The individual-level narrative is intended to buoy the spirits of the student facing adversity, to find some glimmers of victory that can’t be taken away even by a grim employment market. It treats the background conditions as fixed, or at least as something the individual cannot change; what she can control is her reaction to them.
It’s pretty much the Iliad, but with lab coats.
The community-level narrative instead strives for a more accurate accounting of what all the individual trajectories add up to, focusing not on who has experienced personal growth but on who is employed. Here too, there is a striking assumption that The Way Things Are is a stable feature of the system, not something individual action could change — or that individual members of the community should feel any responsibility for changing.
And this is where I think there’s a need for another narrative, one with the potential to move us beyond the disagreement and disgruntlement we see each time the other two collide.

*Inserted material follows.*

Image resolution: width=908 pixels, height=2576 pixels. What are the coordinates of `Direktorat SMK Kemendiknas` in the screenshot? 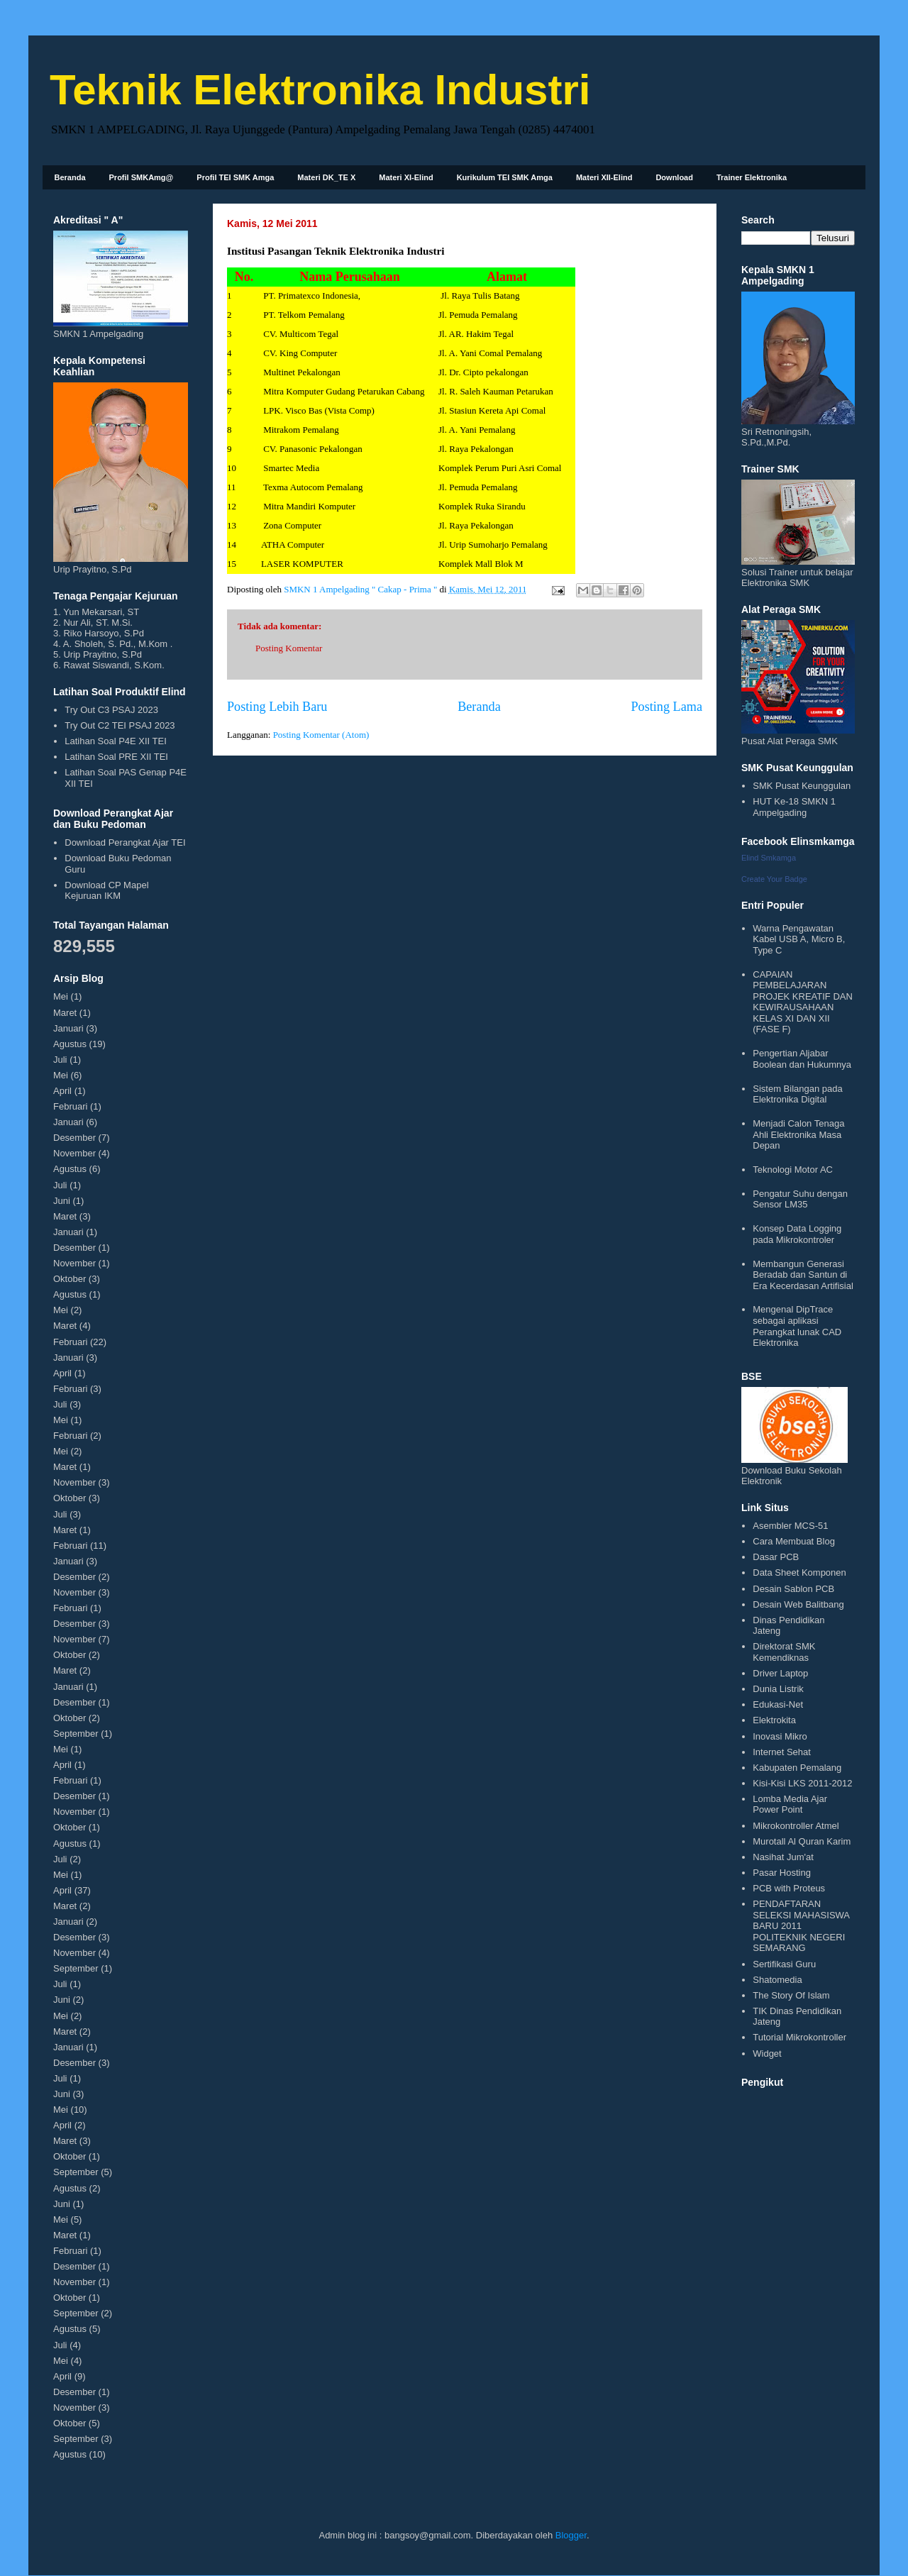 It's located at (784, 1652).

Professional communities, after all, are made up of individuals. People, not the economy, make hiring decisions. Members of professional communities make decisions about how they’re going to treat each other, and in particular about how they will treat the most vulnerable members of their community.
Graduate students are not receiving a mere service or commodity from their Ph.D. programs (“Would you like to supersize that scientific education?”). They are entering a relationship resembling an apprenticeship with the members of the professional community they’re trying to join. Arguably, this relationship means that the professional community has some responsibility for the ongoing well-being of those new Ph.D.s.
Here, I don’t think this is a responsibility to infantilize new Ph.D.s, to cover them with bubble-wrap or to create for them a sparkly artificial economy full of rainbows and unicorns. But they probably have a duty to provide help when they can.
Maybe this help would come in the form of showing compassion, rather than claiming that the people who deserve to be scientists will survive the rigors of the job market and that those who don’t weren’t meant to be in science. Maybe it would come by examining one’s own involvement in a system that defines success too narrowly, or that treats Ph.D. students as a consumable resource, or that fails to help those students cultivate a broad enough set of skills to ensure that they can find some gainful employment. Maybe it would come from professional communities finding ways to include as real members people they have trained but who have not been able to find employment in that profession.
Individuals make the communities. The aggregate of the decisions the communities make create the economic conditions and the quality of life issues. Treating current conditions — including current ways of recruiting students or describing the careers and lives they ought to expect at the other end of their training — as fixed for all time it a way of ignoring how individuals and institutions are responsible for those conditions. And, it doesn’t do anything to help change them.
It’s useful to have discussions of how to navigate the waters of The Way Things Are. It’s also useful to try to get accurate data about the topology of those waters. But these discussions shouldn’t distract us from serious discussions of The Way Things Could Be — and of how scientific communities can get there from here.